» WHAT IS NEEDED
Without copying the images, write out all the entries below verbatim.

» DATA TO EXAMINE
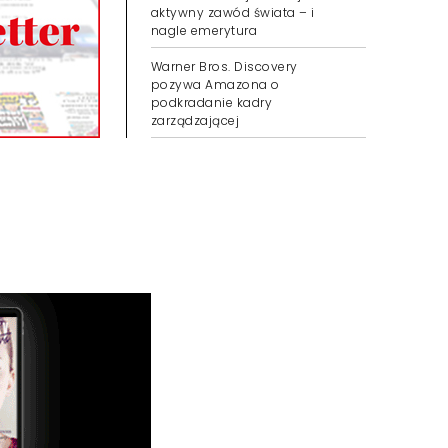
aktywny zawód świata – i
nagle emerytura
Warner Bros. Discovery
pozywa Amazona o
podkradanie kadry
zarządzającej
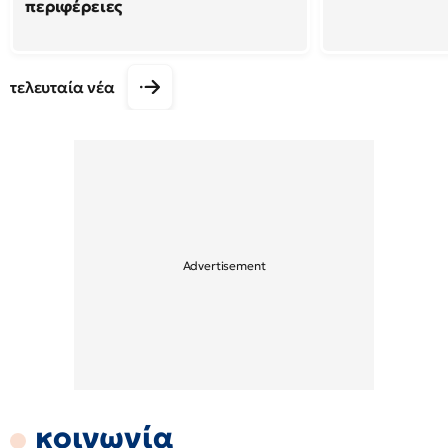
περιφέρειες
τελευταία νέα
κοινωνία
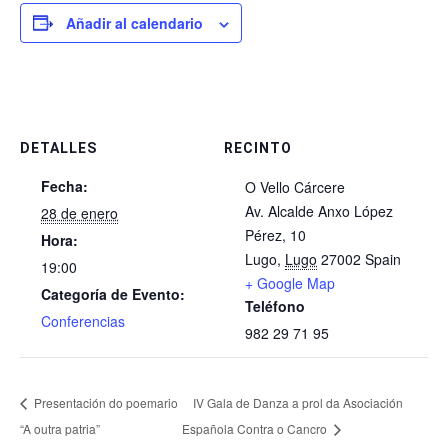
Añadir al calendario
DETALLES
RECINTO
Fecha:
O Vello Cárcere
Av. Alcalde Anxo López
28 de enero
Pérez, 10
Hora:
Lugo
,
Lugo
27002
Spain
19:00
+ Google Map
Categoría de Evento:
Teléfono
Conferencias
982 29 71 95
Presentación do poemario
IV Gala de Danza a prol da Asociación
“A outra patria”
Española Contra o Cancro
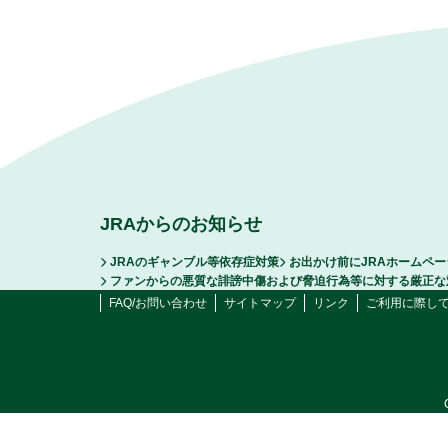
JRAからのお知らせ
JRAのギャンブル等依存症対策
お出かけ前にJRAホームペ
ファンからの悪質な誹謗中傷および脅迫行為等に対する厳正な
FAQ/お問い合わせ
サイトマップ
リンク
ご利用に際し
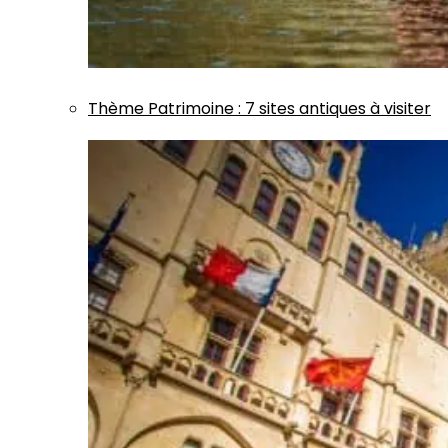
Thème
Patrimoine
:
7 sites antiques à visiter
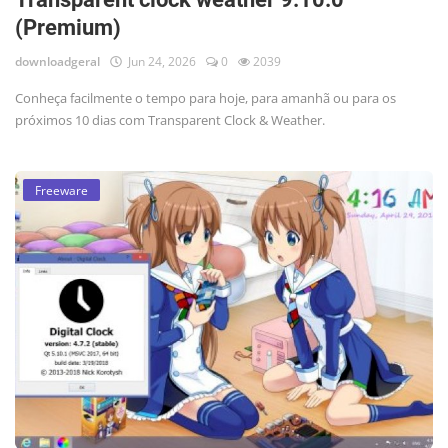
(Premium)
downloadgeral
Jun 24, 2026
0
2039
Conheça facilmente o tempo para hoje, para amanhã ou para os
próximos 10 dias com Transparent Clock & Weather.
Freeware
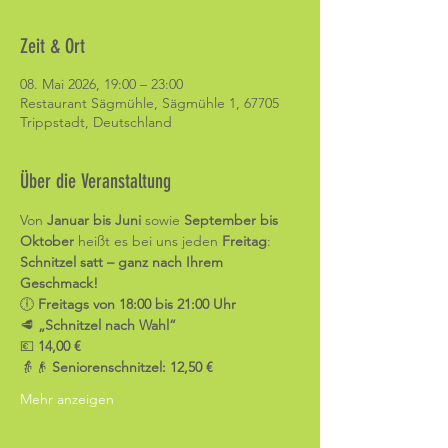
Zeit & Ort
08. Mai 2026, 19:00 – 23:00
Restaurant Sägmühle, Sägmühle 1, 67705
Trippstadt, Deutschland
Über die Veranstaltung
Von 
Januar bis Juni
 sowie 
September bis 
Oktober
 heißt es bei uns jeden 
Freitag
:
Schnitzel satt – ganz nach Ihrem 
Geschmack!
🕕 
Freitags von 18:00 bis 21:00 Uhr
🥩 
„Schnitzel nach Wahl“
💶 
14,00 €
👵👴 
Seniorenschnitzel: 12,50 €
Mehr anzeigen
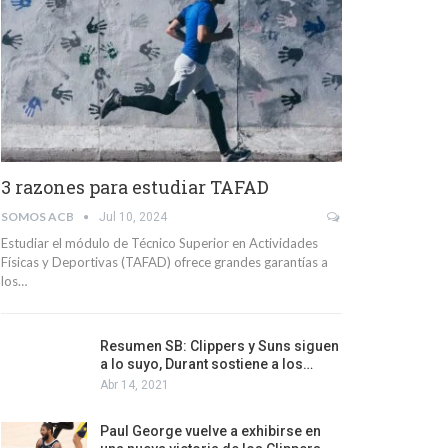
3 razones para estudiar TAFAD
SOMOS ACB
Jul 10, 2024
Estudiar el módulo de Técnico Superior en Actividades
Físicas y Deportivas (TAFAD) ofrece grandes garantías a
los…
Resumen SB: Clippers y Suns siguen
a lo suyo, Durant sostiene a los…
Abr 14, 2021
Paul George vuelve a exhibirse en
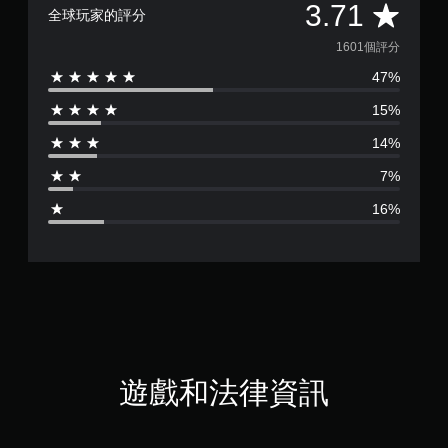
平
3.71
全球玩家的評分
均
1601個評分
47%
評
15%
分
14%
為
7%
3
16%
.
7
1
顆
星
遊戲和法律資訊
（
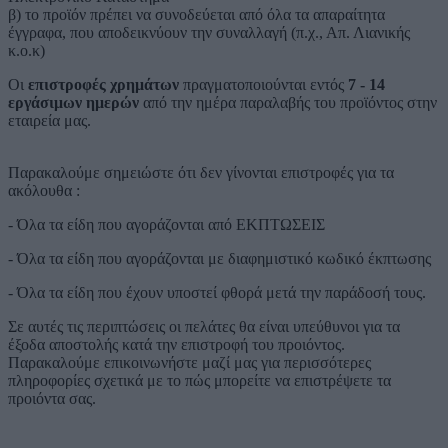
β) το προϊόν πρέπει να συνοδεύεται από όλα τα απαραίτητα
έγγραφα, που αποδεικνύουν την συναλλαγή (π.χ., Απ. Λιανικής
κ.ο.κ)
Οι
επιστροφές χρημάτων
πραγματοποιούνται εντός
7 - 14
εργάσιμων ημερών
από την ημέρα παραλαβής του προϊόντος στην
εταιρεία μας.
Παρακαλούμε σημειώστε ότι δεν γίνονται επιστροφές για τα
ακόλουθα :
- Όλα τα είδη που αγοράζονται από ΕΚΠΤΩΣΕΙΣ
- Όλα τα είδη που αγοράζονται με διαφημιστικό κωδικό έκπτωσης
- Όλα τα είδη που έχουν υποστεί φθορά μετά την παράδοσή τους.
Σε αυτές τις περιπτώσεις οι πελάτες θα είναι υπεύθυνοι για τα
έξοδα αποστολής κατά την επιστροφή του προιόντος.
Παρακαλούμε επικοινωνήστε μαζί μας για περισσότερες
πληροφορίες σχετικά με το πώς μπορείτε να επιστρέψετε τα
προιόντα σας.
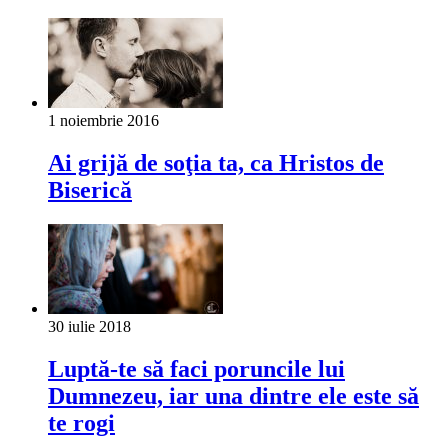
1 noiembrie 2016
Ai grijă de soţia ta, ca Hristos de
Biserică
30 iulie 2018
Luptă-te să faci poruncile lui
Dumnezeu, iar una dintre ele este să
te rogi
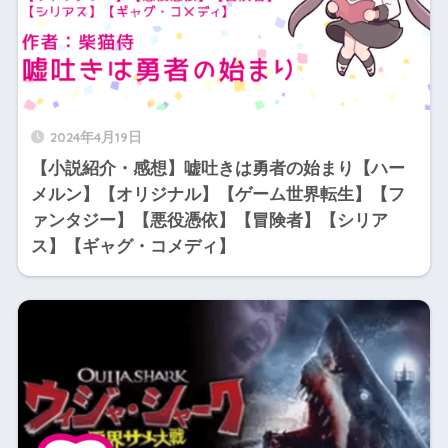
2024年4月19日
【小説紹介・感想】嘘吐きは勇者の始まり【ハー
メルン】【オリジナル】【ゲーム世界転生】【フ
ァンタジー】【悪役憑依】【冒険者】【シリア
ス】【ギャグ・コメディ】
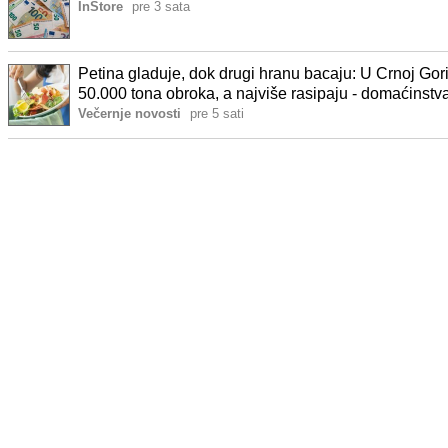
InStore
pre 3 sata
Petina gladuje, dok drugi hranu bacaju: U Crnoj Gor
50.000 tona obroka, a najviše rasipaju - domaćinstv
Večernje novosti
pre 5 sati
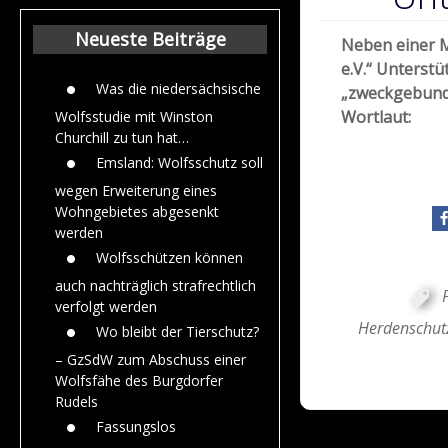
Beiträge aus de
Jahr 2015
Neueste Beiträge
Neben einer M
e.V.“ Unterstü
Was die niedersächsische
„zweckgebunde
Wortlaut:
Wolfsstudie mit Winston
Churchill zu tun hat…
Emsland: Wolfsschutz soll
wegen Erweiterung eines
Wohngebietes abgesenkt
werden
Wolfsschützen können
auch nachträglich strafrechtlich
verfolgt werden
Herdenschutz
Wo bleibt der Tierschutz?
– GzSdW zum Abschuss einer
Wolfsfähe des Burgdorfer
Rudels
Fassungslos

» WRITTEN RESPONSE
aktywny zawód świata – i
nagle emerytura
Warner Bros. Discovery
pozywa Amazona o
podkradanie kadry
zarządzającej
περιφέρειες
τελευταία νέα
κοινωνία
Añadir al calendario
DETALLES
RECINTO
Fecha:
O Vello Cárcere
Av. Alcalde Anxo López
28 de enero
Pérez, 10
Hora:
Lugo
,
Lugo
27002
Spain
19:00
+ Google Map
Categoría de Evento:
Teléfono
Conferencias
982 29 71 95
Presentación do poemario
IV Gala de Danza a prol da Asociación
“A outra patria”
Española Contra o Cancro
JRAからのお知らせ
JRAのギャンブル等依存症対策
お出かけ前にJRAホームペ
ファンからの悪質な誹謗中傷および脅迫行為等に対する厳正な
FAQ/お問い合わせ
サイトマップ
リンク
ご利用に際し
Thème
Patrimoine
:
7 sites antiques à visiter
(Premium)
downloadgeral
Jun 24, 2026
0
2039
Conheça facilmente o tempo para hoje, para amanhã ou para os
próximos 10 dias com Transparent Clock & Weather.
Freeware
Zeit & Ort
08. Mai 2026, 19:00 – 23:00
Restaurant Sägmühle, Sägmühle 1, 67705
Trippstadt, Deutschland
Über die Veranstaltung
Von 
Januar bis Juni
 sowie 
September bis 
Oktober
 heißt es bei uns jeden 
Freitag
:
Schnitzel satt – ganz nach Ihrem 
Geschmack!
🕕 
Freitags von 18:00 bis 21:00 Uhr
🥩 
„Schnitzel nach Wahl“
💶 
14,00 €
👵👴 
Seniorenschnitzel: 12,50 €
Mehr anzeigen
3 razones para estudiar TAFAD
SOMOS ACB
Jul 10, 2024
Estudiar el módulo de Técnico Superior en Actividades
Físicas y Deportivas (TAFAD) ofrece grandes garantías a
los…
Resumen SB: Clippers y Suns siguen
a lo suyo, Durant sostiene a los…
Abr 14, 2021
Paul George vuelve a exhibirse en
平
3.71
全球玩家的評分
均
1601個評分
47%
評
15%
分
14%
為
7%
3
16%
.
7
1
顆
星
遊戲和法律資訊
（
β) το προϊόν πρέπει να συνοδεύεται από όλα τα απαραίτητα
έγγραφα, που αποδεικνύουν την συναλλαγή (π.χ., Απ. Λιανικής
κ.ο.κ)
Οι
επιστροφές χρημάτων
πραγματοποιούνται εντός
7 - 14
εργάσιμων ημερών
από την ημέρα παραλαβής του προϊόντος στην
εταιρεία μας.
Παρακαλούμε σημειώστε ότι δεν γίνονται επιστροφές για τα
ακόλουθα :
- Όλα τα είδη που αγοράζονται από ΕΚΠΤΩΣΕΙΣ
- Όλα τα είδη που αγοράζονται με διαφημιστικό κωδικό έκπτωσης
- Όλα τα είδη που έχουν υποστεί φθορά μετά την παράδοσή τους.
Σε αυτές τις περιπτώσεις οι πελάτες θα είναι υπεύθυνοι για τα
έξοδα αποστολής κατά την επιστροφή του προιόντος.
Παρακαλούμε επικοινωνήστε μαζί μας για περισσότερες
πληροφορίες σχετικά με το πώς μπορείτε να επιστρέψετε τα
προιόντα σας.
1 noiembrie 2016
Ai grijă de soţia ta, ca Hristos de
Biserică
30 iulie 2018
Luptă-te să faci poruncile lui
Dumnezeu, iar una dintre ele este să
te rogi
2024年4月19日
【小説紹介・感想】嘘吐きは勇者の始まり【ハー
メルン】【オリジナル】【ゲーム世界転生】【フ
ァンタジー】【悪役憑依】【冒険者】【シリア
ス】【ギャグ・コメディ】
InStore
pre 3 sata
Petina gladuje, dok drugi hranu bacaju: U Crnoj Gor
50.000 tona obroka, a najviše rasipaju - domaćinstv
Večernje novosti
pre 5 sati
Beiträge aus de
Jahr 2015
Neueste Beiträge
Neben einer M
e.V.“ Unterstü
Was die niedersächsische
„zweckgebunde
Wortlaut:
Wolfsstudie mit Winston
Churchill zu tun hat…
Emsland: Wolfsschutz soll
wegen Erweiterung eines
Wohngebietes abgesenkt
werden
Wolfsschützen können
auch nachträglich strafrechtlich
verfolgt werden
Herdenschutz
Wo bleibt der Tierschutz?
– GzSdW zum Abschuss einer
Wolfsfähe des Burgdorfer
Rudels
Fassungslos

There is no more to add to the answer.